28 Apr 2011 | Partners in Care
There are three key elements that are central to quality and safety in health and disability services: consumer engagement and partnership, clinical leadership and partnerships and the use of information in a timely and effective way. In this edition of the newsletter, I want to talk about consumer engagement and partnership.
The prime reason for improving health quality and safety is so we can ensure consumers receive the best possible care from our health and disability services.
All the Commission's work programmes feed into this goal – medication safety, mortality review, infection prevention and control and monitoring and reporting. But it is our workstream on consumer engagement that supports consumers to participate actively in decision making.
This involvement by consumers in health quality and safety decision making needs to take place at every level, including governance, planning, policy development, setting priorities, the delivery of services and in the partnership forged with providers about our own individual and family health issues.
As individuals we know a lot about ourselves, and we need to be able to feed this into the partnership we form with our own doctor, nurse and/or other health professional, as well as into the 'bigger picture' of our health and healthcare.
Empowered and knowledgeable health and disability consumers are far more likely to seek information about their care, participate in the management of their care and make the choices that are best for them. To make decisions, consumers need to understand the options, including non-surgical alternatives, and the alternative of doing nothing at all.

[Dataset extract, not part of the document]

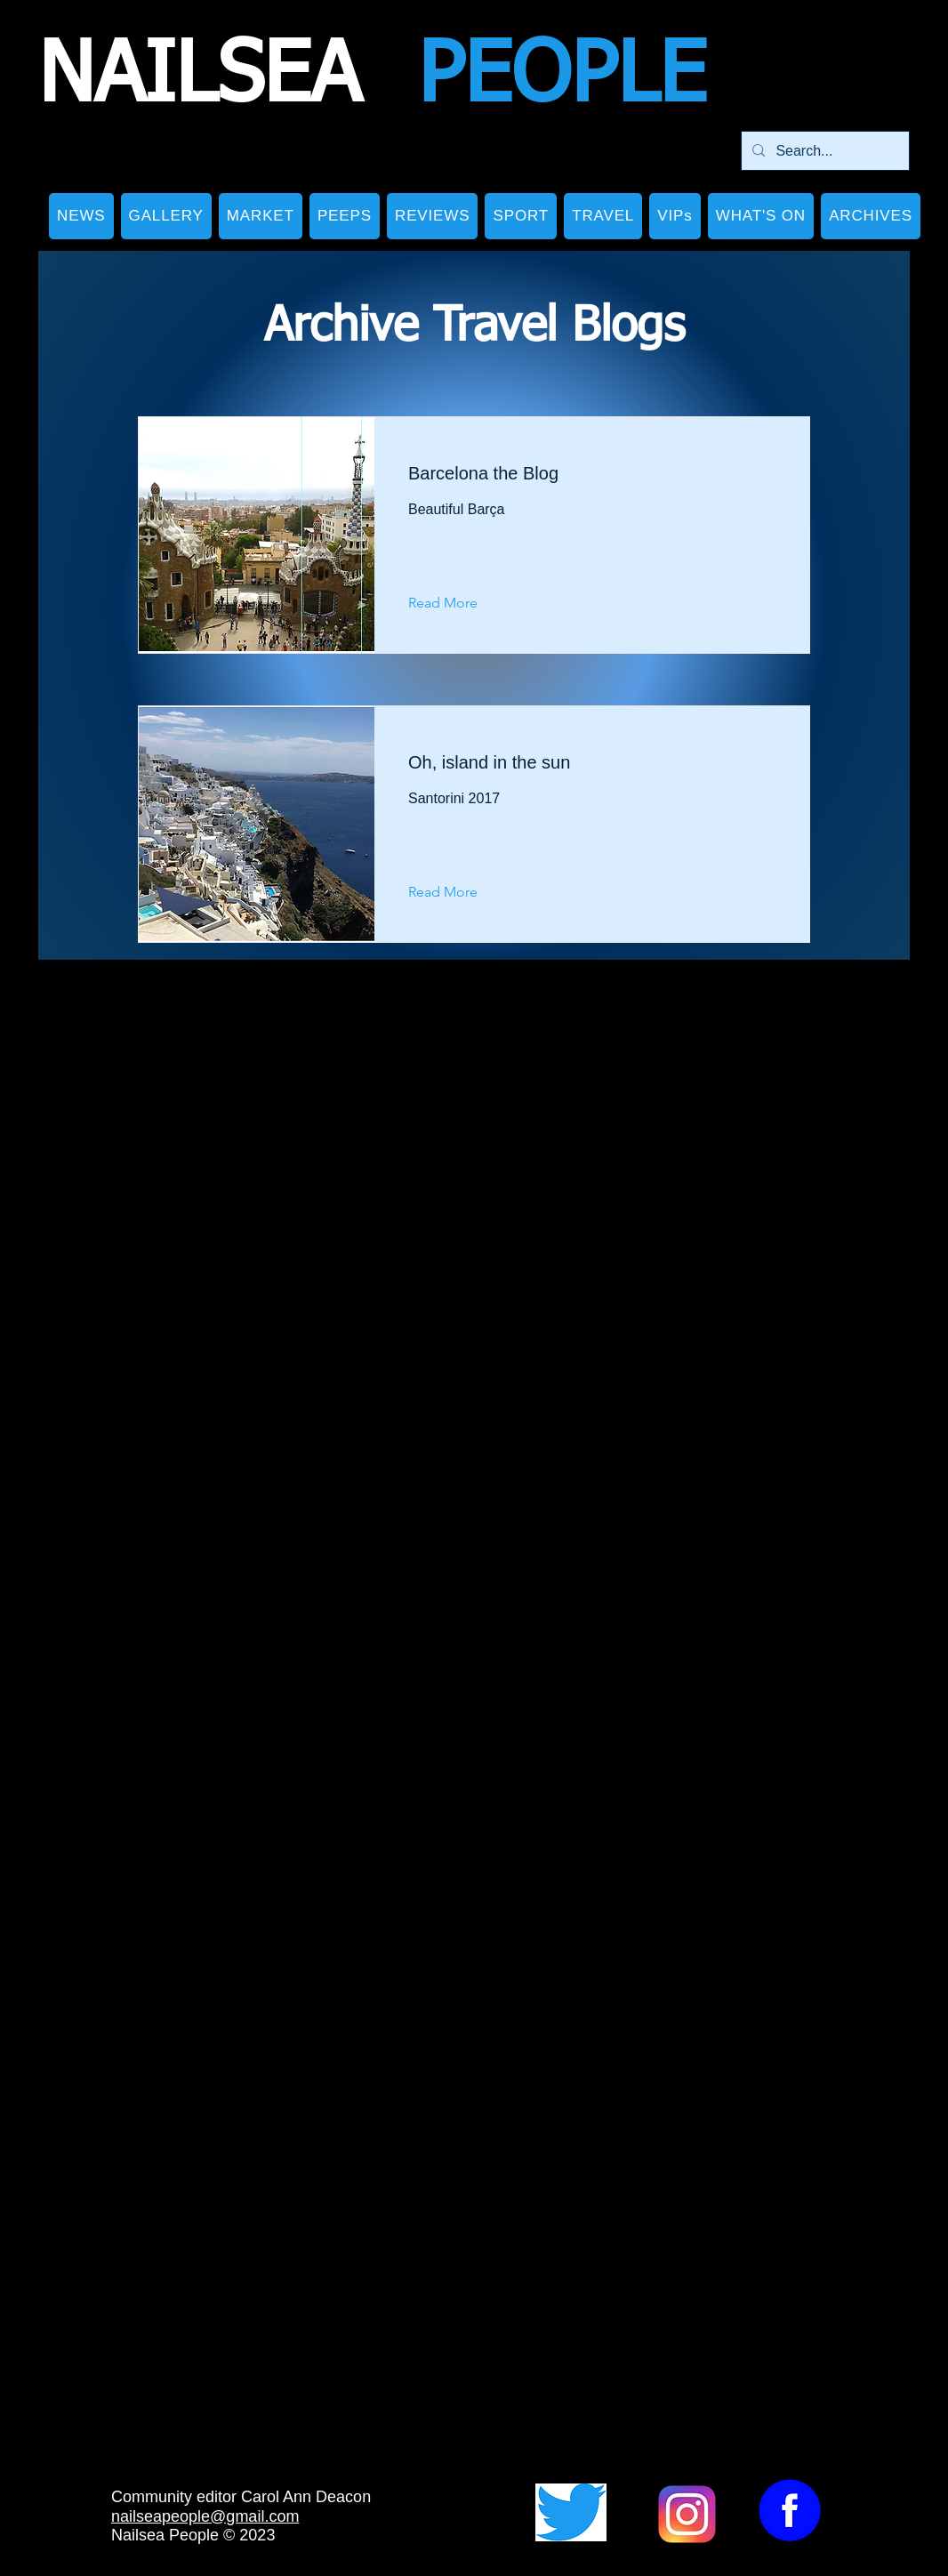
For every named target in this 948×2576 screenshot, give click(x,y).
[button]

In the coming 12 months and more the Commission will develop an initiative designed to ensure consumers are actively involved in decision making, build consumer capacity and capability and capture consumer experiences.
A consumer network will be developed which will work with the Commission and other key organisations. Another focus for the Commission is providing clinicians with good information about what is happening, what is working well, and what could work better. Reporting of serious and sentinel events in our hospitals is one example of this, but our mandate is much broader.
We are charged with providing a clear picture of sector performance over time through national and international benchmarking. We need to make sure the sector has good information about what is happening, and that sound evaluation processes are in place. We will provide information that shows managers and clinicians in which areas they are performing well, and where improvements can be made.
While the Commission has a role in leading the quality and safety agenda, we will make the best and fastest progress by working closely with providers, including non-government organisations and private providers, as well as with agencies such as the Ministry of Health, the National Health Board, Health Workforce New Zealand, the National Health IT Board, the Health and Disability Commissioner, ACC and others.
We look forward to a very busy and challenging time ahead as we work with the sector to make a real and sustainable difference to the health of New Zealanders, and I look forward to working with many of you.